JuliaBelle — Wed, 29 Jun 2011 10:53:42 GMT

The neurosurgeon told us that the local pathologist said it was a grade 4 GBM, but the pathologist at Johns Hopkins called it a grade 3 AA, but "almost a grade 4". I suppose that means they will treat it as a grade 4. We are meeting with the radio-oncologist tomorrow. The neurosurgeon does not recommend surgery at this time because there is a 100% chance he will lose the right field of vision in both eyes, and a 25% chance he will lose his ability to read. He said at some point we will have to decide if surgery should be done.

I've tried to talk my husband into trying to get a second opinion at Duke, but he doesn't want to do it.

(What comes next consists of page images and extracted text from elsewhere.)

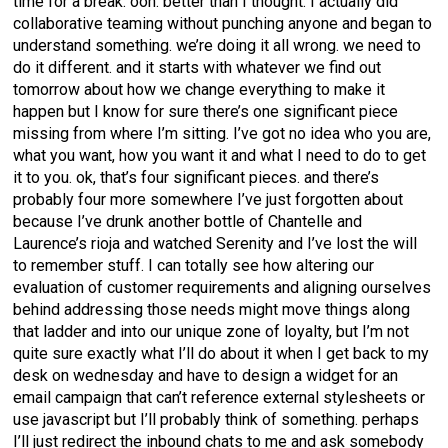
time for a break. ooh. better than I thought. I actually did
collaborative teaming without punching anyone and began to
understand something. we’re doing it all wrong. we need to
do it different. and it starts with whatever we find out
tomorrow about how we change everything to make it
happen but I know for sure there’s one significant piece
missing from where I’m sitting. I’ve got no idea who you are,
what you want, how you want it and what I need to do to get
it to you. ok, that’s four significant pieces. and there’s
probably four more somewhere I’ve just forgotten about
because I’ve drunk another bottle of Chantelle and
Laurence’s rioja and watched Serenity and I’ve lost the will
to remember stuff. I can totally see how altering our
evaluation of customer requirements and aligning ourselves
behind addressing those needs might move things along
that ladder and into our unique zone of loyalty, but I’m not
quite sure exactly what I’ll do about it when I get back to my
desk on wednesday and have to design a widget for an
email campaign that can’t reference external stylesheets or
use javascript but I’ll probably think of something. perhaps
I’ll just redirect the inbound chats to me and ask somebody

He has complete faith in the neurosurgeon - who does have a great reputation, and has been a surgeon for more than 20 years. I did some research on him.

I'm not sure really what my question is. This is all just so upsetting and confusing.

Mary at NBTS — Thu, 23 Jun 2011 18:35:45 GMT

Update from Gene and Becky

gene&becky — Tue, 21 Jun 2011 20:53:05 GMT

It's June 21, 2011 and thankfully Becky continues her survival of AA3 brain tumor (dx Jan 2004) and grade 2 breast cancer (dx Sept 2009) We are in Torrance CA. near the kids. Becky is doing well. Just joined a fitness club to rebuild energy level and try to lose lots of weight brought on by sitting around and eating the wrong things. Our best to all our wonderful survivor friends here. Sorry for being scarce.
My word for those newly dx'd and looking for encouragement from survivors is... YES there is survival from brain tumors. Don't turn your back on it. Keep on searching and learning about the disease and pursue every suggestion and opportunity.
If you can, go see the fine team of Neuro-Oncologists at M.D. Anderson in Houston. They will determine the best treatment and then work with your local hospital and oncologist to administer the plan. It's a difficult thing to travel back and forth a lot but you will be giving yourself the chance to get top notch treatments.
God bless each and every patient and care giver!